The enumerated powers of Congress found in Article 1, Section 8 of the Constitution do not include education as one of the powers given to the federal government. The 10th amendment then clearly states that, “the powers not delegated to the United States by the Constitution, nor prohibited by it to the States, are reserved to the States respectively, or to the people. The Department of Education itself is an unconstitutional construct of the federal government!

The Congress passed the General Education Provisions Act in 1994, (public law 103-382) which states: No provision of any applicable program shall be construed to authorize any department, agency, officer, or employee of the United States to exercise any direction, supervision, or control over curriculum, program of instruction, administration, or personnel of any education institution, school or school system, or over the selection of library resources, textbooks, or other printed instructional materials by any educational institution or school system or to require the assignment or transportation of students or teachers in order to overcome racial imbalance. Common Core is a thinly veiled attempt to assert federal control over local education and hinder the growth of private schools, charter schools and home schooling.

One commonly heard myth about school vouchers is that it will hurt public schools by taking away the best students. Studies in the States of Florida, Ohio, Texas, Maine, Vermont and the District of Columbia have shown conclusively that competition from private and charter schools has forced public schools to elevate the performance of their programs. The Friedman Foundation for Educational Choice has a report online, at edchoice.org, I recommend.

Paul Reville, who is a proponent of Common Core, spoke during a conference at the liberal think tank “Center for American Progress” stating that Common Core critics are a “tiny minority” and that “the children belong to all of us”. He went on to say: “again, the argument about where it (common core) came from privileges certain sort of fringe voices about federalism, and States rights, and things of that nature.” He told this to CNS News.

It has proven easier to dismiss the Constitutional limitations and the voters as a tiny minority of fringe voices in front of liberal audiences, than it has out in public once the details of the program got out. Common Core learning materials are supplied by only two companies. There is no opportunity for local input or control over these materials and the standards are an effort by the same teachers and school administrations that are failing our students today to control alternative educational institutions from raising the bar.

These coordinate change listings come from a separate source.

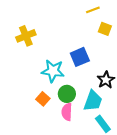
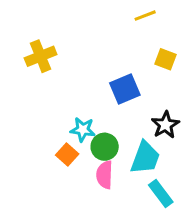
yellow square: (105, 29) -> (165, 59), moved
cyan star: (53, 71) -> (83, 130), moved, size x0.7

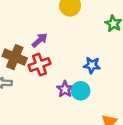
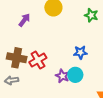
purple arrow: (40, 40) -> (24, 20), moved

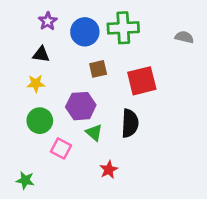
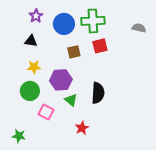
red square: (142, 81) -> (100, 46), moved, size x0.7
yellow star: (36, 84) -> (34, 67), moved

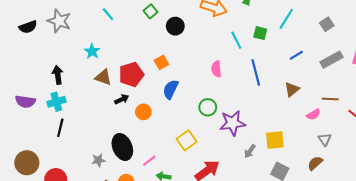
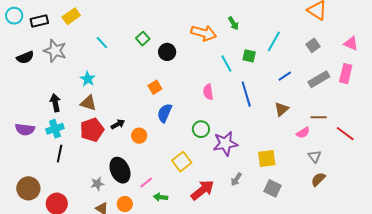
red pentagon: (131, 74) -> (92, 130), moved
brown triangle: (103, 77) -> (88, 103), moved
gray arrow: (250, 151) -> (236, 179), moved
brown semicircle: (315, 163) -> (318, 179), moved

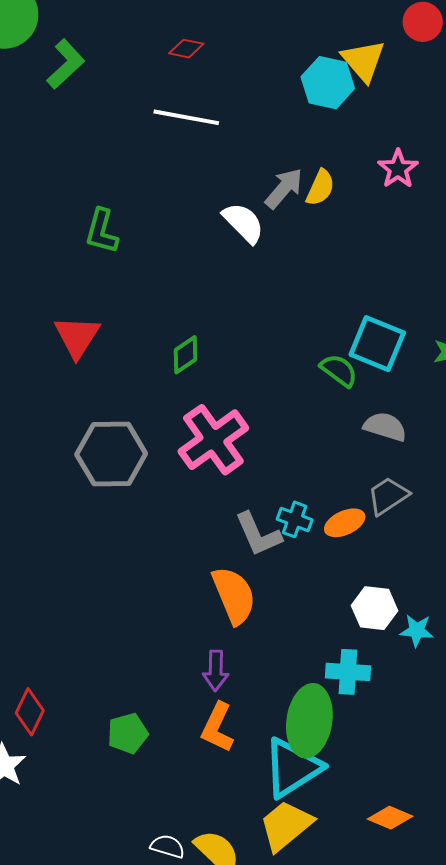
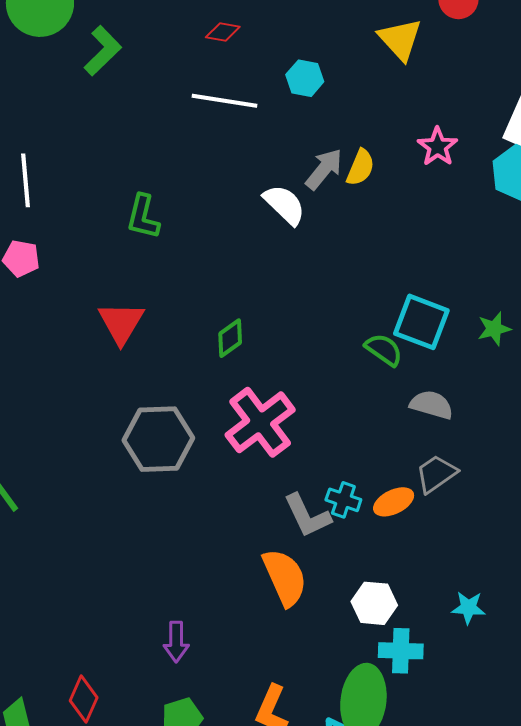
cyan hexagon: (328, 83) -> (305, 78), moved, size x0.7
white hexagon: (375, 608) -> (374, 603), moved
purple arrow: (216, 671) -> (176, 642), moved

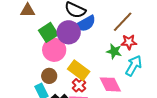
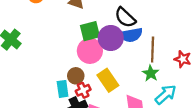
brown line: (123, 22) -> (153, 50), moved, turned -60
red star: (129, 42) -> (183, 59), moved
red cross: (79, 85) -> (83, 90), moved

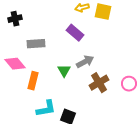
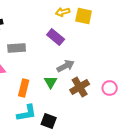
green triangle: (64, 71) -> (51, 82), moved
orange rectangle: (33, 81) -> (24, 88), moved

Why would we expect the Union NEA members, who resist any and all attempts to institute merit pay for teachers and use lawsuits to prevent dismissal of poor teachers, to accept charter schools and higher standards without a fight.

I just read a blog post at http://whatiscommoncore.wordpress.com/2013/09/07/top-ten-professors-calling-out-common-cores-so-called-college-readiness/ where ten top college educators question the standards of Common Core in Literature and Mathematics. Two in particular caught my eye.

Dr Christopher Tienken of Seaton Hall University wrote: “Education reform in the United States is being driven largely by ideology, rhetoric, and dogma instead of evidence… Where is the evidence of the efficacy of the standards? ... Let us be very frank: The CCSS are no improvement over the current set of state standards. The CCSS are simply another set of lists of performance objectives.” The CCSS stands for Common Core state standards.

Dr. Bill Evers of the Hoover Institute at Stanford University said among other things: “But states weren’t leaping because they couldn’t resist the Core’s academic magnetism. They were leaping because it was the great recession-and the Obama administration was dangling a $4.35 billion Race to the Top carrot in front of them. Big points in that federal program were awarded for adopting the Core, so, with little debate, most did.”

Common Core is not a set of higher academic standards as it was sold to us as being. Common Core is being spread through America’s education system by proponents of centralized government using coercion and lies.